After that, generally swapping out anything for a modern equivalent on the bike will lighten it—from handlebars, to lights, to calipers, to the rear shock, forks, gauges, swingarm, you name it.

More extreme options include lighter screws, material removal, crank lightening on a lathe, frame modification/refabrication (or just drilling out holes of material), subframe chopping,

Doc's FJracer


Pictured above is Doc's racing-modified FJ1100. He gives a complete list of all of his modifications on his website[1]. He did everything imaginable to lose weight, from switching exhaust, removing stands, fabricating a new gas tank, new rims, shaving down and balancing the crankshaft (from 14 kgs to 12kgs), and so on.

On weight, between 2006 and 2008, he finally says,

"The standard weight of an FJ1100 is approx 250kg.

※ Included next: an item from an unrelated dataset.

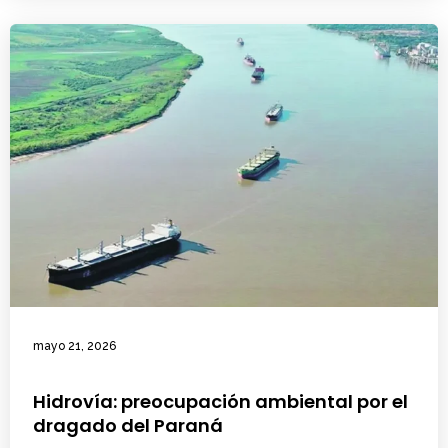
mayo 21, 2026
Hidrovía: preocupación ambiental por el
dragado del Paraná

The 2007 racer weighted in at 210kg, with the new 2008 mods that was reduced to 198kg fully wet including 6 ltrs of fuel."[2] That's from about 560 pounds to 450 pounds. The FJ1100 was the lightest of the FJ's; later models weighed as much as 590 pounds. For reference, the 2010 R1 weighs 448 pounds wet, though the 2005-2006 model was a bit lighter.

Later, he drills holes throughout the frame (a cheap alternative to manufacturing an aluminum alloy replica), and replaces all fasteners with titanium equivalents. The next year he hacksaws off every non-essential bracket, and replaces the engine mounts with home-made alloy pieces. He also replaces the battery for a tiny lithium unit.

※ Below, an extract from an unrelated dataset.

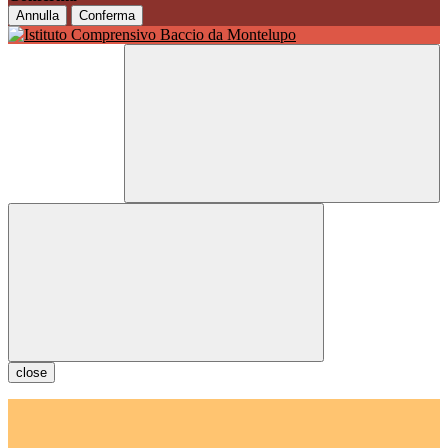
Annulla
Conferma
close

Some other mods may have added some weight (a new head with steel valves, et al), but he ends up with a 192kg (423lbs)(!) FJ, about 125 lbs lighter than stock, and lighter than the lightest 430ish pound R1 from '05/06.

Replacing the rear shock with RPM's replacement saves 3 pounds. [5]

German FJ track bike???

This beauty was reduced to 190kg (420lbs) as well, but little is known about it in English speaking communities. Fairing is believed to be off of an FZ750, swingarm off of a GSXR.

What i've found out so far!! German built, 191kg, PVM alloys, GSX-R750 K3 swingarm, original frame/subframe modified/shortened, front end KTM 990 Superduke +, all fairing FJ (partly modified). except screeen (MRA), mudguard, one-off seat and bellypan, remus pipe with scorpion end can, 41mm Mikuni flatslides

the fairing looks more like a modified FJ600/XJ900 fairing than an FJ1100 or FZ750…jmho…one of the most amazing FJ's I've ever seen!!! Is it in the Fastbikes magazine? If so, what issue?


"XJR1300 pistons, head work, Mikuni TMR36 flatsides, akropovich 4-1 with scorpion silencer, strengthened frame, KTM superduke forks, RC8 radial brake calipers, PVM wheels w/ continental slicks, swingarm is GSXR750 K2 (but want to fit an SRAD swingarm), wheelbase 35mm less than standard; new swingarm 40mm shorter again."